Confirmed by The Oregon Cannabis Association late yesterday evening; The Oregon Health Authority has formally announced its advised permanent rules regulating dosage, serving, and package limitations for edibles, extracts, concentrates, oils and topical products.
Even with persistent, near-unanimous feedback on the draft rules from the Oregon Cannabis Association and others in the cannabis business community, the OHA has not changed its original low-potency limits. 5mg of THC per serving and 50mg per package for adult use, and 10mg and 100mg for the medical market. These boundaries are unnecessarily low and will have inadvertent effects for public health and the regulated market.
If you share our concerns about the OHA’s final decision to allow only low-potency cannabis products to be sold and purchased in the regulated market, please take a moment to send a concise, direct and polite e-mail to the agency at firstname.lastname@example.org
We also recommend addressing the following points:
- Low potency 5/50 package and serving limits are unnecessary to protect public health and public safety.
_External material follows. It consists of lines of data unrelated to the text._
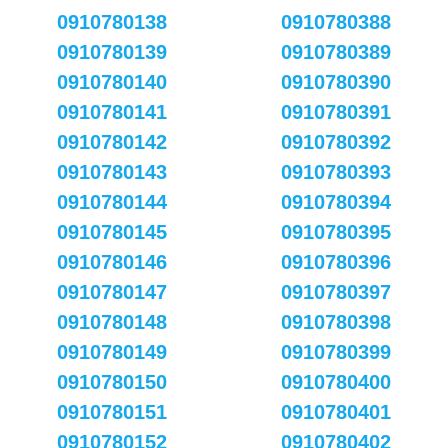
0910780138
0910780388
0910780139
0910780389
0910780140
0910780390
0910780141
0910780391
0910780142
0910780392
0910780143
0910780393
0910780144
0910780394
0910780145
0910780395
0910780146
0910780396
0910780147
0910780397
0910780148
0910780398
0910780149
0910780399
0910780150
0910780400
0910780151
0910780401
0910780152
0910780402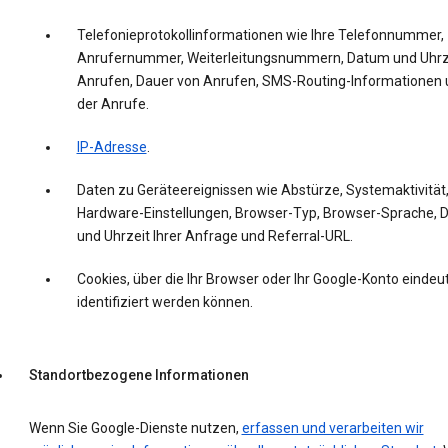
Telefonieprotokollinformationen wie Ihre Telefonnummer,
Anrufernummer, Weiterleitungsnummern, Datum und Uhrz
Anrufen, Dauer von Anrufen, SMS-Routing-Informationen 
der Anrufe.
IP-Adresse
.
Daten zu Geräteereignissen wie Abstürze, Systemaktivität
Hardware-Einstellungen, Browser-Typ, Browser-Sprache,
und Uhrzeit Ihrer Anfrage und Referral-URL.
Cookies, über die Ihr Browser oder Ihr Google-Konto eindeut
identifiziert werden können.
Standortbezogene Informationen
Wenn Sie Google-Dienste nutzen,
erfassen und verarbeiten wir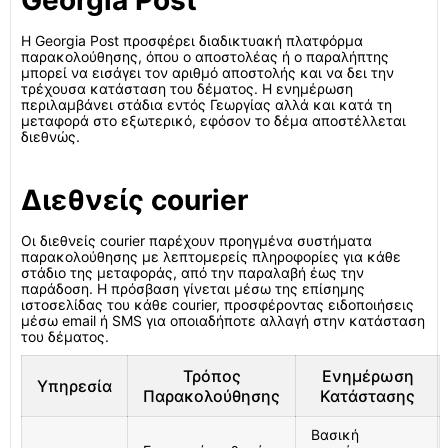
Georgia Post
Η Georgia Post προσφέρει διαδικτυακή πλατφόρμα
παρακολούθησης, όπου ο αποστολέας ή ο παραλήπτης
μπορεί να εισάγει τον αριθμό αποστολής και να δει την
τρέχουσα κατάσταση του δέματος. Η ενημέρωση
περιλαμβάνει στάδια εντός Γεωργίας αλλά και κατά τη
μεταφορά στο εξωτερικό, εφόσον το δέμα αποστέλλεται
διεθνώς.
Διεθνείς courier
Οι διεθνείς courier παρέχουν προηγμένα συστήματα
παρακολούθησης με λεπτομερείς πληροφορίες για κάθε
στάδιο της μεταφοράς, από την παραλαβή έως την
παράδοση. Η πρόσβαση γίνεται μέσω της επίσημης
ιστοσελίδας του κάθε courier, προσφέροντας ειδοποιήσεις
μέσω email ή SMS για οποιαδήποτε αλλαγή στην κατάσταση
του δέματος.
Τρόπος
Ενημέρωση
Υπηρεσία
Παρακολούθησης
Κατάστασης
Βασική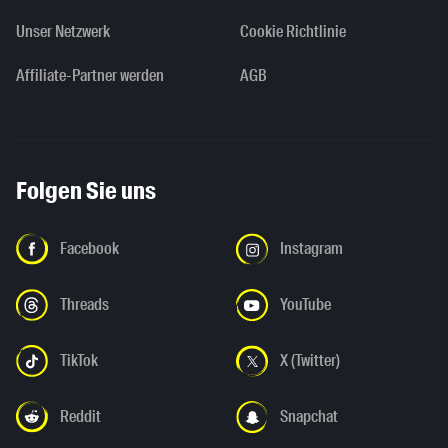
Unser Netzwerk
Cookie Richtlinie
Affiliate-Partner werden
AGB
Folgen Sie uns
Facebook
Instagram
Threads
YouTube
TikTok
X (Twitter)
Reddit
Snapchat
As a matter a fact, they may increase risk because the limits are so low that
- The extra production costs involved in supplying low potency products will be passed onto the consumer, raising costs and making legal and regulated products less competitive with illegal and unregulated products
- The unregulated illegal market will continue to provide unsafe products to customers who prefer a higher potency
- These limits are drastically lower than Washington’s current limits and the expected limits in California (10/100). Oregon’s rules should be consistent with neighboring states both for ease of enforcement and to deter the illegal transfer of products across state lines
- The best defense against accidental ingestion of cannabis products is public education and appropriate labeling
While the OHA’s decision is close to being made, there may still be time to change their minds. The Oregon Cannabis Association will continue our advocacy on this issue that impacts Oregon patients, consumers and businesses.